The Prevalence and Short-Term Outcomes of Ventricular Dyssynchrony after Right Ventricular Pacing

Abstract

Objective: Long-term right ventricular pacing has been associated with an increased risk of heart failure and cardiomyopathy. The pathophysiology of cardiomyopathy associated with right ventricular pacing remains unclear. We aim to evaluate the burden and short-term outcomes of ventricular dyssynchrony after immediate permanent pacemaker implantation. Materials and Methods: This prospective cohort study examined consecutive patients who had permanent pacemaker implantation at Vajira Hospital in 2019. Left ventricular systolic function, specifically left ventricular ejection fraction (LVEF) and echocardiographic ventricular dyssynchrony parameters were assessed. The endpoints included the prevalence of ventricular dyssynchrony, new-onset cardiomyopathy, heart failure, and death. The correlation between QRS complex duration, the burden of ventricular pacing, and echocardiographic ventricular dyssynchrony was measured. Results: Thirty-six consecutive patients underwent pacemaker implantation. The prevalence of mechanical ventricular dyssynchrony was 22.2% using the interventricular conduction delay method, 41.7% using LV pre-ejection period method, and 11.1% using the septal posterior wall motion abnormality method.
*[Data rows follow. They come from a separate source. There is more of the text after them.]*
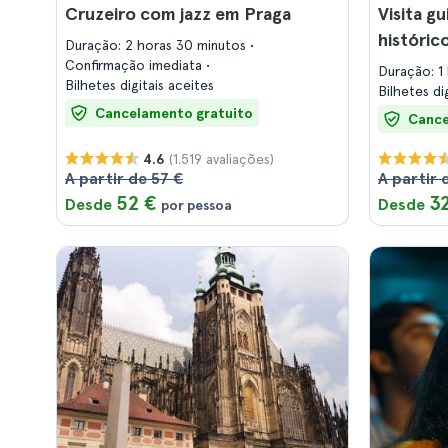
Cruzeiro com jazz em Praga
Visita g
históric
Duração: 2 horas 30 minutos
Confirmação imediata
Duração: 1
Bilhetes digitais aceites
Bilhetes di
Cancelamento gratuito
Cance
(1.519 avaliações)
4.6
A partir de 57 €
A partir 
52 €
3
Desde
Desde
por pessoa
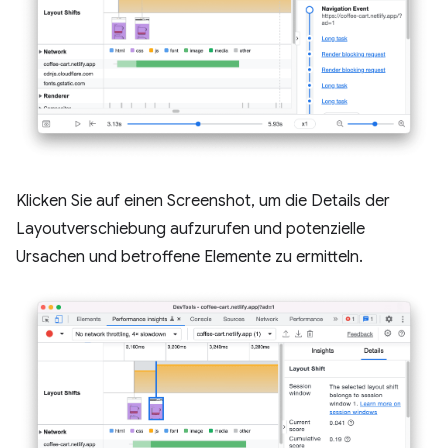
Klicken Sie auf einen Screenshot, um die Details der
Layoutverschiebung aufzurufen und potenzielle
Ursachen und betroffene Elemente zu ermitteln.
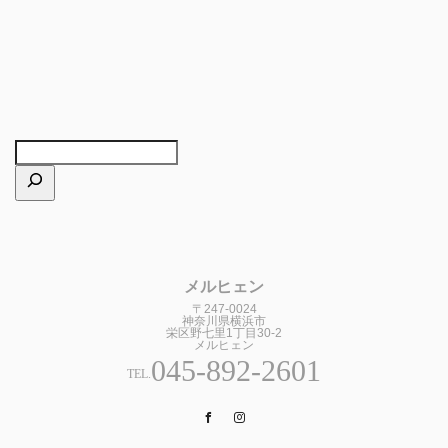
メルヒェン
〒247-0024
神奈川県横浜市
栄区野七里1丁目30-2
メルヒェン
045-892-2601
TEL.
Facebook
Instagram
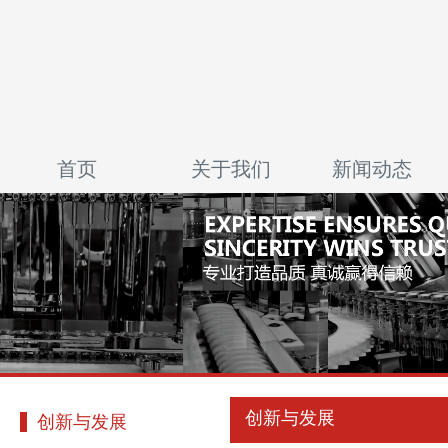
首页
关于我们
新闻动态
创新与发展
创新与发展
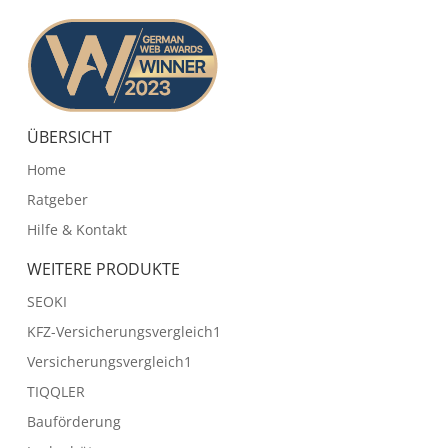
ÜBERSICHT
Home
Ratgeber
Hilfe & Kontakt
WEITERE PRODUKTE
SEOKI
KFZ-Versicherungsvergleich1
Versicherungsvergleich1
TIQQLER
Bauförderung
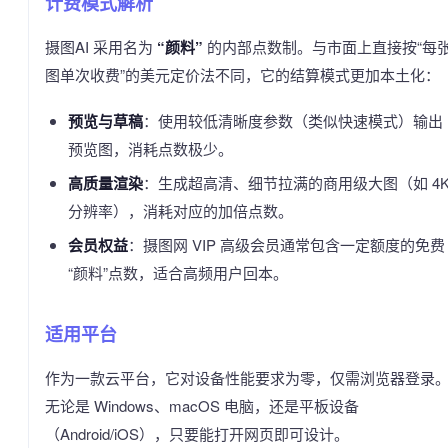
计费模式解析
摄图AI 采用名为
“颜料”
的内部点数制。与市面上直接按“每
图单次收费”的美元定价法不同，它的结算模式更加本土化：
预览与草稿
：使用较低清晰度参数（类似快速模式）输出
预览图，消耗点数极少。
高质量渲染
：生成超高清、细节拉满的商用级大图（如 4
分辨率），消耗对应的加倍点数。
会员权益
：摄图网 VIP 高级会员通常包含一定额度的免费
“颜料”点数，适合高频用户回本。
适用平台
作为一款云平台，它对设备性能要求为零，仅需浏览器登录
无论是 Windows、macOS 电脑，还是平板设备
（Android/iOS），只要能打开网页即可设计。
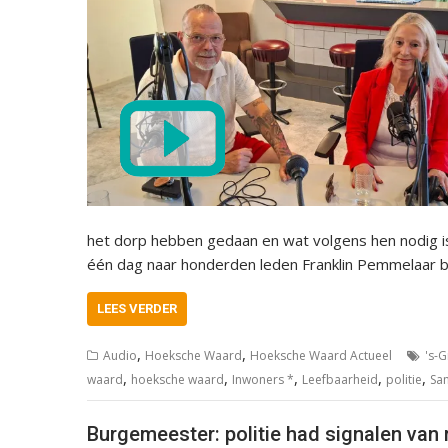
het dorp hebben gedaan en wat volgens hen nodig i
één dag naar honderden leden Franklin Pemmelaar b
LEES VERDER
,
,
Audio
Hoeksche Waard
Hoeksche Waard Actueel
's-
,
,
,
,
,
waard
hoeksche waard
Inwoners *
Leefbaarheid
politie
Sa
Burgemeester: politie had signalen van 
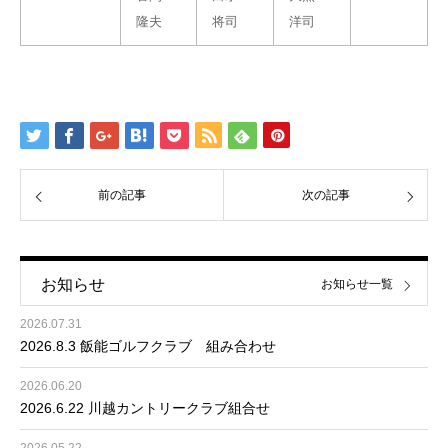
隆夫
将司
洋司
前の記事
次の記事
お知らせ
お知らせ一覧
2026.07.31
2026.8.3 飯能ゴルフクラブ 組み合わせ
2026.06.20
2026.6.22 川越カントリークラブ組合せ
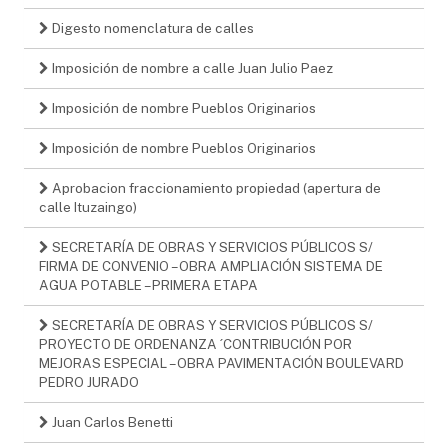
Digesto nomenclatura de calles
Imposición de nombre a calle Juan Julio Paez
Imposición de nombre Pueblos Originarios
Imposición de nombre Pueblos Originarios
Aprobacion fraccionamiento propiedad (apertura de
calle Ituzaingo)
SECRETARÍA DE OBRAS Y SERVICIOS PÚBLICOS S/
FIRMA DE CONVENIO – OBRA AMPLIACIÓN SISTEMA DE
AGUA POTABLE – PRIMERA ETAPA
SECRETARÍA DE OBRAS Y SERVICIOS PÚBLICOS S/
PROYECTO DE ORDENANZA ´CONTRIBUCIÓN POR
MEJORAS ESPECIAL – OBRA PAVIMENTACIÓN BOULEVARD
PEDRO JURADO
Juan Carlos Benetti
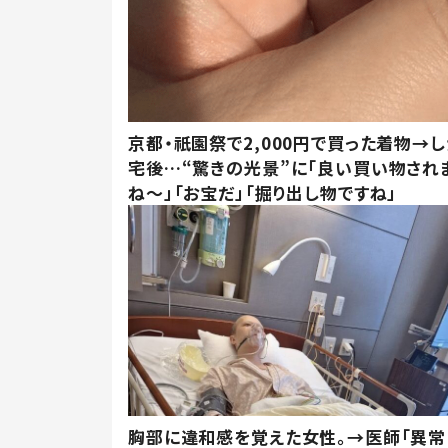
京都・祇園祭で2,000円で買った着物→
宅後…“驚きの光景”に「良い買い物され
ね～」「お宝だ」「掘り出し物ですね」
胸部に違和感を覚えた女性。→医師「異常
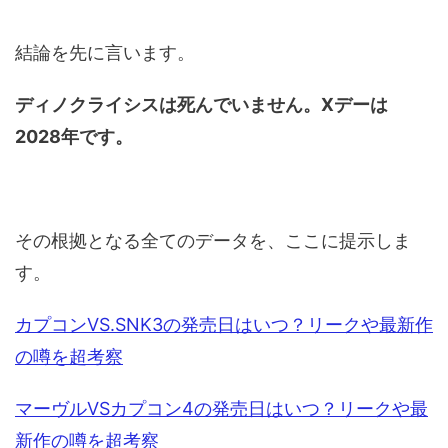
結論を先に言います。
ディノクライシスは死んでいません。Xデーは
2028年です。
その根拠となる全てのデータを、ここに提示しま
す。
カプコンVS.SNK3の発売日はいつ？リークや最新作
の噂を超考察
マーヴルVSカプコン4の発売日はいつ？リークや最
新作の噂を超考察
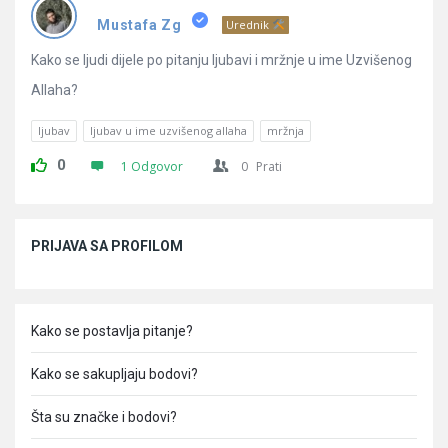
Pitanja
Mustafa Zg
Urednik
Kako se ljudi dijele po pitanju ljubavi i mržnje u ime Uzvišenog
Allaha?
ljubav
ljubav u ime uzvišenog allaha
mržnja
0
1 Odgovor
0
Prati
Sidebar
PRIJAVA SA PROFILOM
Kako se postavlja pitanje?
Kako se sakupljaju bodovi?
Šta su značke i bodovi?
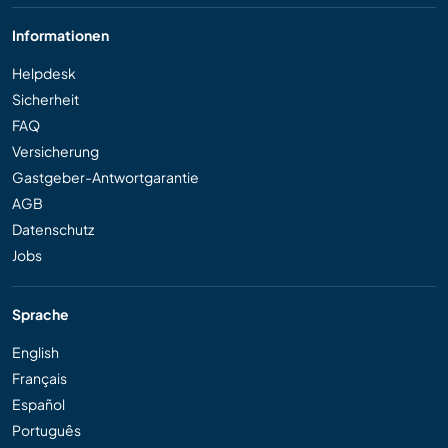
Informationen
Helpdesk
Sicherheit
FAQ
Versicherung
Gastgeber-Antwortgarantie
AGB
Datenschutz
Jobs
Sprache
English
Français
Español
Português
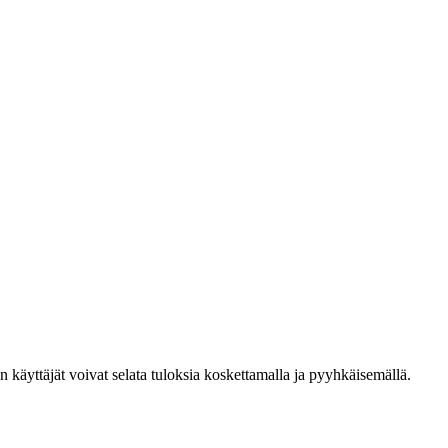
den käyttäjät voivat selata tuloksia koskettamalla ja pyyhkäisemällä.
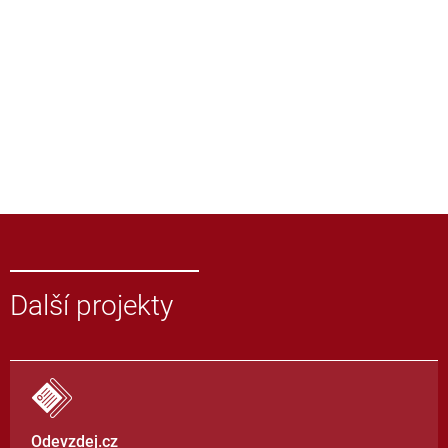
Další projekty
Odevzdej.cz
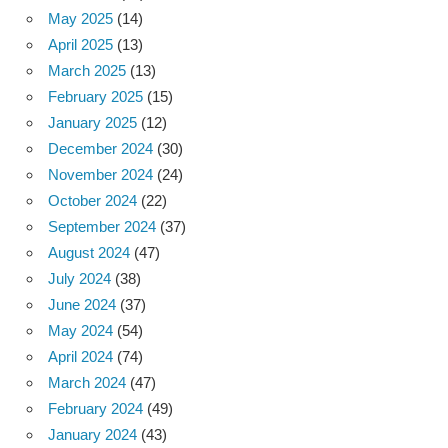
May 2025
(14)
April 2025
(13)
March 2025
(13)
February 2025
(15)
January 2025
(12)
December 2024
(30)
November 2024
(24)
October 2024
(22)
September 2024
(37)
August 2024
(47)
July 2024
(38)
June 2024
(37)
May 2024
(54)
April 2024
(74)
March 2024
(47)
February 2024
(49)
January 2024
(43)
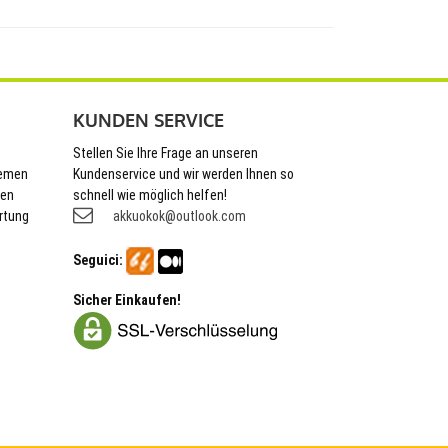
KUNDEN SERVICE
Stellen Sie Ihre Frage an unseren
hemen
Kundenservice und wir werden Ihnen so
nen
schnell wie möglich helfen!
rtung
akkuokok@outlook.com
Seguici:
Sicher Einkaufen!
Electrical ventricular dyssynchrony was 86.1% and new-onset cardiomyopathy was 17.1% after 3 months of permanent pacemaker implantation. The right ventricular pacing of more than 20% was significantly associated with cardiomyopathy (p < 0.022) and heart failure (log-rank, p = 0.049) within 3 months. But heart failure was not associated with mechanical ventricular dyssynchrony parameters (log-rank, p = 0.610; hazard ratio [HR], 1.53; 95% confidence interval [CI], 0.29 - 7.96; p = 0.613 for IVMD and log-rank, p = 0.398; HR, 0.04; 95% CI, 0.01 - 3316.7 for SPWMD). Conclusion: Mechanical and electrical ventricular dyssynchrony are common findings in right ventricular pacing. High-burden right ventricular pacing after 3 months of permanent pacemaker implantation is often associated with cardiomyopathy and heart failure, but mechanical and electrical ventricular dyssynchrony does not predict a short-term decline in left ventricular systolic function and heart failure.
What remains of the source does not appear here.